¹ HNMR (CDCl ₃ ): d (ppm) = 7.55 - 7.10 (m, 9H, 2 ar.); 6.50 (d; 1H; 3-CH furan, J = 0.6 Hz), 5.53 (d, 1H, C H OH, J = 2.0 Hz), 4.35 - 4.1 (ABX ₃ , 2H, OC H ₂ CH ₃ ); 3.88 / 3.62 (AB, 2H, J _AB = 10.6 Hz, CH ₂ ), 3.39 (d, OH, J = 2.0 Hz), 2.80 / 2.67 (AB, 2H, CH ₂ , J _AB = 15 Hz); 1.35 - 1.15 (2 s + t, 9H, C (CH ₃ ) ₂ , OCH ₂ C H ₃ ).
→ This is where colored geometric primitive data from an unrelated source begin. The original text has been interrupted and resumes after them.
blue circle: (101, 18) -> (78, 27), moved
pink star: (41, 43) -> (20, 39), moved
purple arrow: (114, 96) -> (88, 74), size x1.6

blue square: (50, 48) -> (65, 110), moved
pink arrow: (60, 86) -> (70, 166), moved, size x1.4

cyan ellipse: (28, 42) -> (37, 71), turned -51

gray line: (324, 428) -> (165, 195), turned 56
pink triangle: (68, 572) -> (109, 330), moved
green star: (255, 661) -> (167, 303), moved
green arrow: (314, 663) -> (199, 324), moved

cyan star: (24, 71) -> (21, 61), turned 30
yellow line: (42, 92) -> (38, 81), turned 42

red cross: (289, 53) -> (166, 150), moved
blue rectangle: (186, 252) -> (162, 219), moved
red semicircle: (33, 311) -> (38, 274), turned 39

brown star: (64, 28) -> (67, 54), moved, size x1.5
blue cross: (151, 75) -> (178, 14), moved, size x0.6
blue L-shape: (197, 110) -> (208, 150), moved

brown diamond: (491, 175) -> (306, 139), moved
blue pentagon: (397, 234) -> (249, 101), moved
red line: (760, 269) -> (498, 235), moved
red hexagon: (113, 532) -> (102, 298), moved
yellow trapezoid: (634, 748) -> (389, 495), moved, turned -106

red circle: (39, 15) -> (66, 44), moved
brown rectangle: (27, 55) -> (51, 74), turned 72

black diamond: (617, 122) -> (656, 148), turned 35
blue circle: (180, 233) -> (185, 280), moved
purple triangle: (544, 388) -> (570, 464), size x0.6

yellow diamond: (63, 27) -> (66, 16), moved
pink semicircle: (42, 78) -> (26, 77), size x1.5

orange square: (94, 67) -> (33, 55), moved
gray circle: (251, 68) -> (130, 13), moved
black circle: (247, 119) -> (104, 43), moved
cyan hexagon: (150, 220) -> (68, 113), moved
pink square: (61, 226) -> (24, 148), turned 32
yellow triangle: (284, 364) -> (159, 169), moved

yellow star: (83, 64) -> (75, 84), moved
¹³ C NMR (CDCl ₃ ): d (ppm) = 172.9; 154.4; 1.52.1, 135.9, 135.4, 129.2, 128.2, 128.1, 125.4, 123.3, 122.4, 120.3, 115.7, 114.7, 111.0, 104.1, 65.7, 62.5, 58.9, 53.5, 39.8, 27.9, 27.6, 14.1

Claims (10)

1. Pyrrolizine compounds of the formula I. wherein
R1 and R2, which may be the same or different, represent aryl or an aromatic mono- or bicyclic, heterocyclic radical which has 1, 2 or 3 heteroatoms which are selected independently of one another under N, O and S. where the Residues R1 and R2 are optionally substituted by 1, 2 or 3 groups which are selected independently from one another from alkyl, halogen CF ₃ , alkoxy, aryloxy and CN and can optionally be fused with phenyl or naphthyl;
R3 is H, alkyl, COOH, COOalkyl, COOAlkPhenyl, COCOOH, COCOOalkyl, CHO or AY, where
A represents C ₁ -C ₈ alkylene or C ₂ -C ₈ alkenylene, which may optionally be substituted by hydroxyl or alkoxy,
Y represents COOH, SO ₃ H, OPO (OH) ₂ , OP (OH) ₂ , tetrazolyl, COOAl kyl, SO ₃ alkyl, CHO or OH;
Alk represents C ₁ -C ₄ alkylene;
R4, R5, R6 and R7, which may be the same or different, are H or alkyl;
one of the radicals R8 and R9 represents H or alkyl and the other represents hydroxyl, alkoxy or acyloxy or R8 and R9 together with the carbon atom to which they are attached represent a carbonyl group,
and the optical isomers, physiologically acceptable salts and physiologically readily hydrolyzable esters thereof. 2. Compounds according to claim 1 of formula I, wherein R3 is H, alkyl, COOH, CHO or AY, where A is C ₁ -C ₈ -alkylene, which is optionally substituted by OH, and Y is COOH, SO ₃ H , OPO (OH) ₂ , CHO or tetrazolyl. 3. Compounds according to claim 1 or 2 of formula I, wherein R3 is H, alkyl, COOH, CHO or AY, where A is C ₁ -C ₈ -alkylene, which is optionally substituted by OH, and Y is COOH. 4. Compounds according to any one of the preceding claims of formula I, wherein R1 and R2, which may be the same or different, are aryl or a 5- or 6-membered heterocyclic, aromatic radical, where R1 and R2 are 1 or independently Can have 2 halogen and / or CF ₃ substituents and wherein the heterocyclic radical can be condensed with a phenyl group. 5. Compounds according to claim 4 of formula I, wherein R1 and R2, which may be the same or different, for phenyl, with 1 or 2 halogen atoms substituted phenyl, thienyl or Benzofuranyl stand. 6. Compounds according to claim 4 of formula I, wherein R1 for Phenyl and R2 for monohalogen-substituted phenyl or Benzofuranyl stand.   7. Compounds according to one of the preceding claims of For mel I, wherein R8 and R9 together with the carbon atom that they are bound represent a carbonyl group. 8. Pharmaceutical composition containing at least one verb manure according to one of claims 1 to 7, optionally together men with pharmaceutically acceptable carrier and / or additive fabrics. 9. Use of at least one connection according to one of the claims che 1 to 7 for the preparation of a pharmaceutical agent for the prevention of allergy-induced diseases or for the treatment of diseases of the rheumatic type ses.